Shopping in style – D. H. Evans in 1937

By the Survey of London, on 26 March 2016

The name of D. H. Evans disappeared from Oxford Street in 2001, though it lingers in the memory of many. Since then it has been a branch of the House of Fraser, the company which has owned the store since 1954. Just over eighty years ago the present store was completed, officially opened in February 1937. It was designed by Louis Blanc in 1934 and constructed in two phases so that trading could carry on with as little interruption as possible. When it was completed, it made a dramatic impact, occupying an entire block, and rising higher than any of the other shops then standing on Oxford Street.

D-H-Evans-aerial-copy

Cover of the Coronation Brochure produced by D. H. Evans in 1937, with their new store circled, and showing how much higher it was than its neighbours along Oxford Street.

With the coronation of George VI and Queen Elizabeth taking place on 12 May that year, the management of D. H. Evans produced a commemorative brochure for the occasion, which principally served as a promotion for their new store. Traditionally Oxford Street was included in royal processions, and the coronation that year was no exception. The street was part of a six-mile route taken by the new king and queen after their coronation from Westminster Abbey to Buckingham Palace. Some press reports estimated that six million people descended on London for the occasion. All the shops were decorated with special window displays, and the street enlivened with flags and flowers. Royal monograms and coloured streamers abounded.

Side elevation of D. H. Evans

Perspective view of D. H. Evans from the Coronation Brochure. 

Recent relaxation of the height restrictions imposed on trade buildings by the London Building Acts enabled the new store to rise to 100 feet, twenty foot more than the old limit and productive of an additional two storeys. The building was steel-framed, with solid concrete floors and faced in Portland stone above the pale-grey granite facing of the ground storey. The great height of the building gave it presence on the street and produced one of its most exciting spaces inside in the form of the escalator hall. This contained not just the sequence of escalators but also staircases and ‘high-speed’ lifts (the upper trading floor could be reached in one and a half minutes).
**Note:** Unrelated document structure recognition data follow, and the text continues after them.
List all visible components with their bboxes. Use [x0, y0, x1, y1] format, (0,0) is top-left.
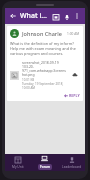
staticText: screenshot_2018-09-19 103-20- 971_com.wh… — [22, 60, 68, 77]
button[interactable]: Calendar — [50, 11, 61, 22]
button[interactable]: REPLY — [64, 93, 80, 98]
button[interactable]: More options — [72, 11, 82, 21]
staticText: 10.01 KB — [22, 78, 35, 82]
button[interactable]: My Unit — [5, 154, 31, 171]
button[interactable]: Notifications — [61, 11, 72, 22]
button[interactable]: Back — [8, 11, 18, 21]
staticText: REPLY — [69, 93, 80, 98]
button[interactable]: screenshot_2018-09-19 103-20- 971_com.wh… — [10, 60, 80, 90]
staticText: What is the definition of my inform? Hel… — [10, 41, 80, 56]
button[interactable]: Johnson Charle — [7, 26, 83, 101]
button[interactable]: Download — [70, 70, 80, 80]
staticText: Johnson Charle — [22, 30, 67, 37]
staticText: Forum — [40, 165, 50, 169]
staticText: My Unit — [12, 165, 24, 169]
staticText: 1:00 AM — [67, 32, 80, 36]
button[interactable]: Forum — [31, 154, 58, 171]
staticText: What is the d... — [20, 11, 50, 21]
staticText: Tuesday, 19 September 2018, 10:00 AM — [22, 82, 68, 90]
staticText: Leaderboard — [62, 165, 82, 169]
button[interactable]: Leaderboard — [58, 154, 85, 171]
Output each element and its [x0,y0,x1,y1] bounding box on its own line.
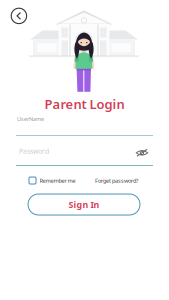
button[interactable]: Remember me [29,175,76,186]
staticText: Password [19,146,49,156]
staticText: UserName [17,115,44,123]
staticText: Forget password? [95,177,138,184]
button[interactable]: Sign In [28,194,140,215]
button[interactable]: Show password [133,146,151,160]
button[interactable]: Forget password? [95,175,138,186]
staticText: Sign In [68,198,100,210]
staticText: Remember me [40,177,76,184]
button[interactable]: Back [7,4,31,28]
staticText: Parent Login [44,95,124,113]
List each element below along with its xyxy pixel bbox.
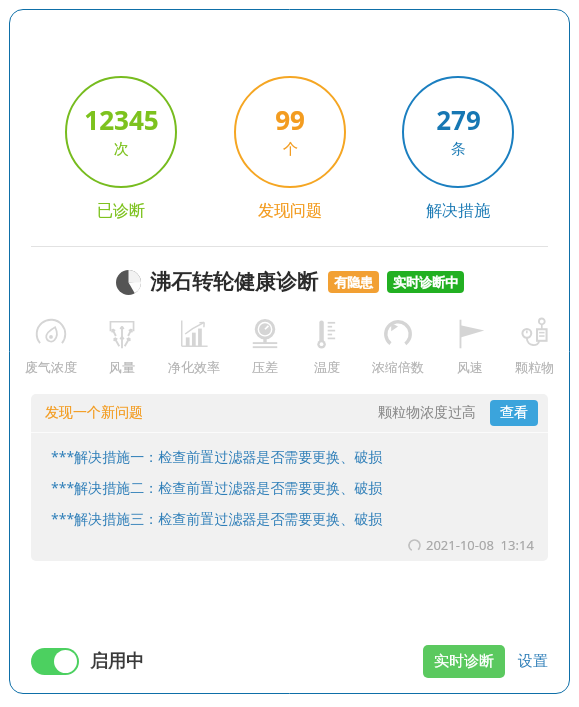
staticText: 颗粒物浓度过高 <box>378 404 476 422</box>
staticText: 温度 <box>314 359 340 375</box>
staticText: 解决措施 <box>426 201 490 221</box>
button[interactable]: 有隐患 <box>328 271 379 293</box>
staticText: 99 <box>275 102 305 137</box>
staticText: 个 <box>283 140 298 159</box>
staticText: ***解决措施二：检查前置过滤器是否需要更换、破损 <box>51 478 383 497</box>
button[interactable]: 查看 <box>490 400 538 426</box>
staticText: 颗粒物 <box>515 359 554 375</box>
staticText: 279 <box>436 102 481 137</box>
staticText: ***解决措施一：检查前置过滤器是否需要更换、破损 <box>51 447 383 466</box>
staticText: 废气浓度 <box>25 359 77 375</box>
button[interactable]: ***解决措施二：检查前置过滤器是否需要更换、破损 <box>31 472 548 503</box>
staticText: 风速 <box>457 359 483 375</box>
staticText: 12345 <box>84 102 159 137</box>
button[interactable]: 12345 <box>65 76 177 188</box>
button[interactable]: 279 <box>402 76 514 188</box>
staticText: 发现问题 <box>258 201 322 221</box>
button[interactable]: 设置 <box>518 648 548 675</box>
button[interactable]: ***解决措施一：检查前置过滤器是否需要更换、破损 <box>31 441 548 472</box>
button[interactable]: 实时诊断 <box>423 645 505 678</box>
staticText: 浓缩倍数 <box>372 359 424 375</box>
staticText: ***解决措施三：检查前置过滤器是否需要更换、破损 <box>51 509 383 528</box>
staticText: 实时诊断 <box>434 652 494 671</box>
button[interactable]: ***解决措施三：检查前置过滤器是否需要更换、破损 <box>31 503 548 534</box>
staticText: 设置 <box>518 652 548 671</box>
staticText: 实时诊断中 <box>393 274 458 290</box>
staticText: 次 <box>114 140 129 159</box>
staticText: 净化效率 <box>168 359 220 375</box>
staticText: 已诊断 <box>97 201 145 221</box>
staticText: 沸石转轮健康诊断 <box>150 269 318 295</box>
staticText: 风量 <box>109 359 135 375</box>
button[interactable]: 实时诊断中 <box>387 271 464 293</box>
staticText: 启用中 <box>90 650 144 673</box>
staticText: 查看 <box>500 404 528 422</box>
button[interactable]: 99 <box>234 76 346 188</box>
staticText: 有隐患 <box>334 274 373 290</box>
staticText: 条 <box>451 140 466 159</box>
staticText: 压差 <box>252 359 278 375</box>
staticText: 发现一个新问题 <box>45 404 143 422</box>
staticText: 2021-10-08 13:14 <box>426 536 534 554</box>
button[interactable]: 启用开关 <box>31 648 79 675</box>
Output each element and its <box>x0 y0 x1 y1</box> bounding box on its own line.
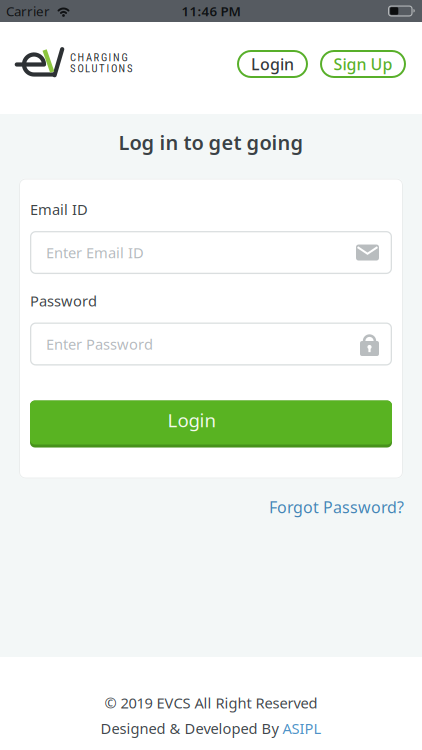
button[interactable]: Login <box>30 400 392 448</box>
staticText: Login <box>168 408 216 432</box>
staticText: Sign Up <box>334 53 392 75</box>
button[interactable]: Forgot Password? <box>269 496 404 518</box>
button[interactable]: Enter Email ID <box>30 231 392 274</box>
staticText: © 2019 EVCS All Right Reserved <box>104 693 318 712</box>
staticText: Email ID <box>30 200 88 219</box>
staticText: Carrier <box>6 2 50 20</box>
staticText: Log in to get going <box>118 129 304 156</box>
button[interactable]: Sign Up <box>320 50 406 78</box>
staticText: Enter Password <box>46 334 153 354</box>
staticText: 11:46 PM <box>182 2 240 20</box>
staticText: Login <box>251 53 294 75</box>
button[interactable]: ASIPL <box>282 718 322 738</box>
staticText: Forgot Password? <box>269 496 404 518</box>
button[interactable]: Enter Password <box>30 322 392 366</box>
staticText: SOLUTIONS <box>70 62 133 75</box>
button[interactable]: Login <box>237 50 308 78</box>
staticText: Designed & Developed By <box>100 718 282 738</box>
staticText: Enter Email ID <box>46 243 144 262</box>
staticText: ASIPL <box>282 718 322 738</box>
staticText: CHARGING <box>70 51 128 64</box>
staticText: Password <box>30 291 97 310</box>
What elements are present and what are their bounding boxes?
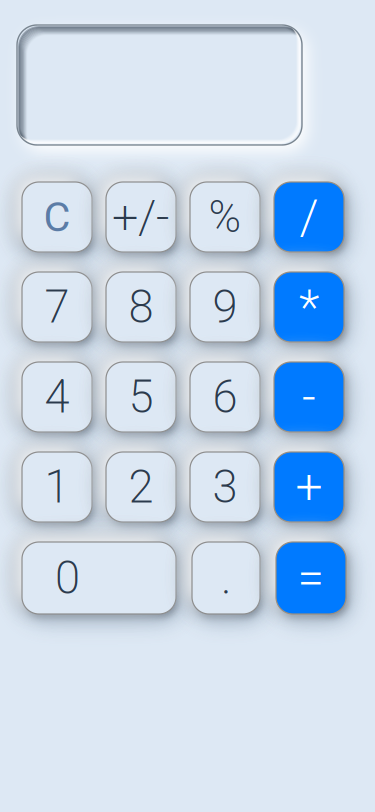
staticText: 8 [128, 280, 154, 334]
button[interactable]: - [274, 362, 344, 432]
staticText: = [298, 550, 324, 606]
staticText: 5 [128, 370, 154, 424]
staticText: - [302, 369, 316, 425]
staticText: 7 [44, 280, 70, 334]
staticText: * [299, 279, 319, 335]
button[interactable]: 5 [106, 362, 176, 432]
button[interactable]: 2 [106, 452, 176, 522]
staticText: 3 [212, 460, 238, 514]
staticText: C [44, 193, 70, 241]
staticText: 0 [55, 551, 80, 604]
staticText: 2 [128, 460, 154, 514]
staticText: / [300, 189, 318, 245]
staticText: + [296, 459, 322, 515]
button[interactable]: +/- [106, 182, 176, 252]
staticText: 1 [44, 460, 70, 514]
button[interactable]: 8 [106, 272, 176, 342]
button[interactable]: C [22, 182, 92, 252]
button[interactable]: 0 [22, 542, 176, 614]
button[interactable]: 1 [22, 452, 92, 522]
button[interactable]: 3 [190, 452, 260, 522]
staticText: 4 [44, 370, 70, 424]
button[interactable]: * [274, 272, 344, 342]
button[interactable]: 6 [190, 362, 260, 432]
button[interactable]: 9 [190, 272, 260, 342]
staticText: +/- [112, 190, 170, 244]
button[interactable]: 4 [22, 362, 92, 432]
staticText: . [221, 551, 231, 604]
button[interactable]: % [190, 182, 260, 252]
button[interactable]: = [276, 542, 346, 614]
staticText: 6 [212, 370, 238, 424]
staticText: 9 [212, 280, 238, 334]
button[interactable]: 7 [22, 272, 92, 342]
staticText: % [208, 191, 242, 243]
button[interactable]: . [192, 542, 260, 614]
button[interactable]: + [274, 452, 344, 522]
button[interactable]: / [274, 182, 344, 252]
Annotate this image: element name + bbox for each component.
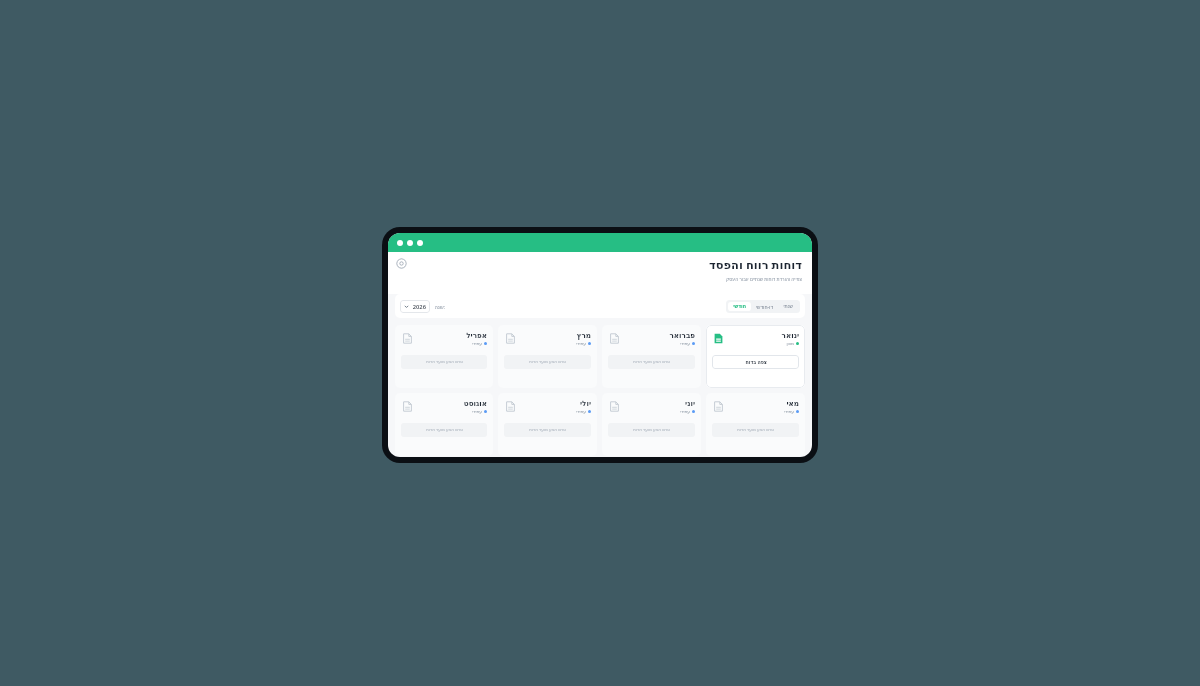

Escalator Hall, D. H. Evans, from the 1937 Coronation Brochure

Escalator Hall, D. H. Evans, from the 1937 Coronation Brochure

In its finish and colour the escalator hall was also intended to be a glamorous focal point, a place to be seen, as well as from which to view all the store had to offer. The walls and pillars were of delicate beige-pink Travertine marble, the floors of polished cork, producing a ‘soft, brown glow’, the fibrous plaster ceiling was in a ‘modernistic design’, the sheen of metalwork on stairs, escalators and lifts was achieved in ‘silver and copper bronze surfaces, satin finished’.

Ground Floor

Ground Floor, D. H. Evans, with the impossibly angular largely female shoppers parading along the wide aisles between display stands.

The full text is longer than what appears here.